It seems anyone can have an Irish pub nowadays.
Slap a clover on your front door, keep bottles of Jameson and Baileys in stock and put House of Pain on the jukebox and instantly you have a recipe for an Irish tradition as genuine as wearing green on St. Patrick's Day.
Once you get past the 99-cent store versions of an Irish pub, there are some operators that have gone to great lengths to achieve a traditional pub atmosphere even commissioning Irish companies to build pubs in the Emerald Isle, break them down, ship them stateside and reassemble them.
But nothing says Irish pub quite like Rí Rá. Rather than creating an all-new pub, relics from old Ireland pubs and other outposts were salvaged, restored and retrofitted to become a standing testament to Irish tradition inside Mandalay Bay.
Separating Rí Rá from the indoor mall it's located in is the classic dark wood entryway you can find at many pubs. Deceptively large, Rí Rá is composed of five sections each with their own different pub theme.
Upon entering, the first room looks like a cross between a long frequented pub and the pantry at your grandmother's house. The checkered tile floors give way to an old-fashioned bar, complete with knots in the wood and fine detailing -- a characteristic lost in many modern bars.

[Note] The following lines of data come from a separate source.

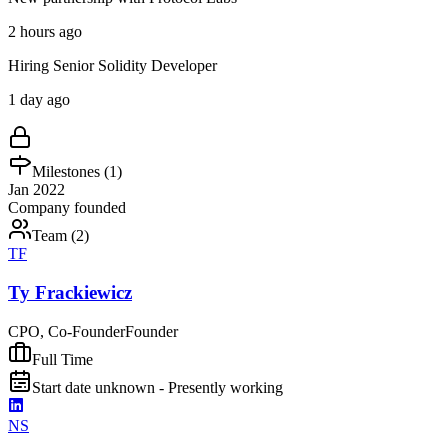
2 hours ago
Hiring Senior Solidity Developer
1 day ago
Milestones (
1
)
Jan 2022
Company founded
Team (
2
)
TF
Ty Frackiewicz
CPO, Co-Founder
Founder
Full Time
Start date unknown - Presently working
NS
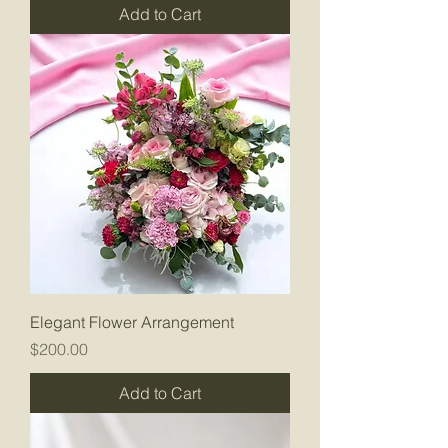
Add to Cart
Elegant Flower Arrangement
Price
$200.00
Add to Cart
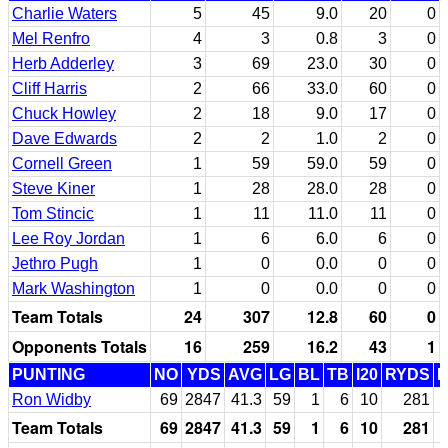
Charlie Waters
5
45
9.0
20
0
Mel Renfro
4
3
0.8
3
0
Herb Adderley
3
69
23.0
30
0
Cliff Harris
2
66
33.0
60
0
Chuck Howley
2
18
9.0
17
0
Dave Edwards
2
2
1.0
2
0
Cornell Green
1
59
59.0
59
0
Steve Kiner
1
28
28.0
28
0
Tom Stincic
1
11
11.0
11
0
Lee Roy Jordan
1
6
6.0
6
0
Jethro Pugh
1
0
0.0
0
0
Mark Washington
1
0
0.0
0
0
Team Totals
24
307
12.8
60
0
Opponents Totals
16
259
16.2
43
1
PUNTING
NO
YDS
AVG
LG
BL
TB
I20
RYDS
Ron Widby
69
2847
41.3
59
1
6
10
281
Team Totals
69
2847
41.3
59
1
6
10
281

Behind the bar sits bottles of spirits neatly lined up while 85 bottles of beer rest on the top shelves throughout the bar. Rí Rá also has 17 different beers on tap. Across from the bar is a number of bottles and bags of cooking ingredients.

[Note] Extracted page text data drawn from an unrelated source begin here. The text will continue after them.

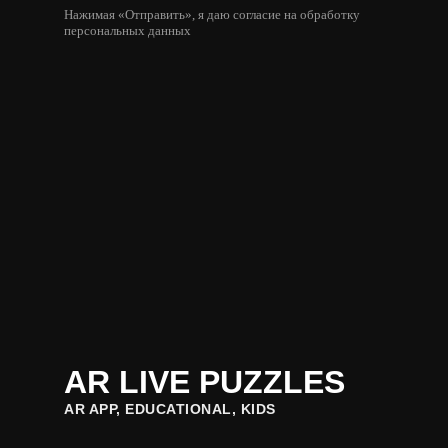
Нажимая «Отправить», я даю согласие на обработку
персональных данных
AR LIVE PUZZLES
AR APP, EDUCATIONAL, KIDS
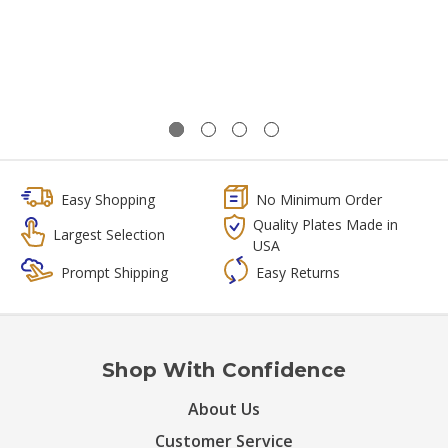
Easy Shopping
No Minimum Order
Quality Plates Made in
Largest Selection
USA
Prompt Shipping
Easy Returns
Shop With Confidence
About Us
Customer Service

As you delve further into the venue, you'll find a whiskey bar, a dedicated dining area in the back and another area designed to be rented out by large bachelor or birthday parties.
The different bars throughout the venue look classic for a reason, many of them are. One is an authentic Victorian bar that was part of Foley's in West Cork, Ireland in the 1880s and is topped off by an early 20th-century etched glass window from an Irish pub.

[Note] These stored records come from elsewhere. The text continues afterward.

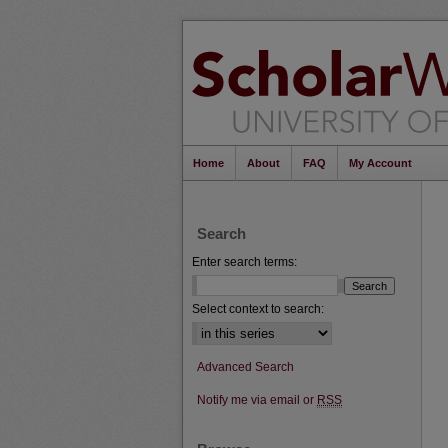
Home
About
FAQ
My Account
Search
Enter search terms:
Select context to search:
Advanced Search
Notify me via email or
RSS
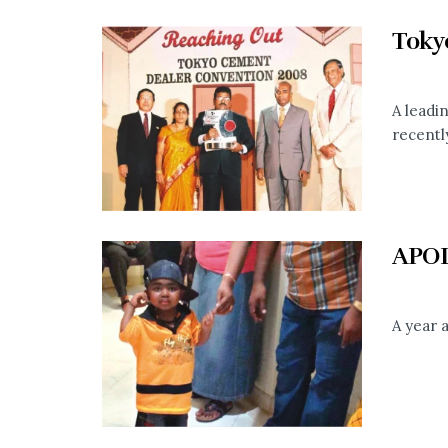
Toky
A leadi
recently
APO
A year a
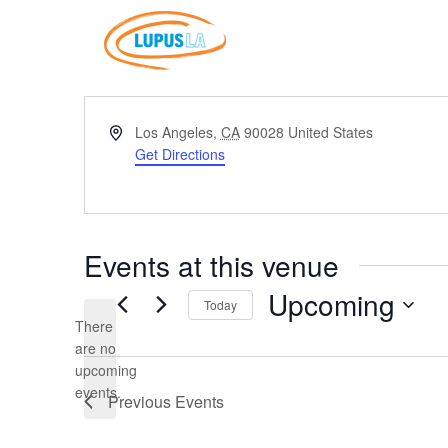
Address
Los Angeles
,
CA
90028
United States
Get Directions
Events at this venue
Upcoming
Today
There
Select
are no
date.
Notice
upcoming
events.
Previous
Events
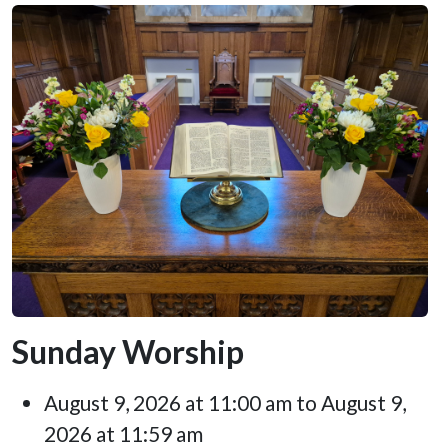
Sunday Worship
August 9, 2026 at 11:00 am to August 9,
2026 at 11:59 am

The crown jewel of Rí Rá is the 500-pound statue of St. Patrick that sits in the middle of the second bar. Showing the wear of 150 years, the 8-foot-tall statue dates back to 1850, but still enjoys a pint of Guinness daily as evidenced by the glass in his hand.
The first Guinness Store outside of Ireland is right next door, with plenty of novelty items, pint glasses and rugby balls just in case you left yours at home.
It's like having a slice of Ireland in Las Vegas, conveniently located next to Egypt and down the street from New York.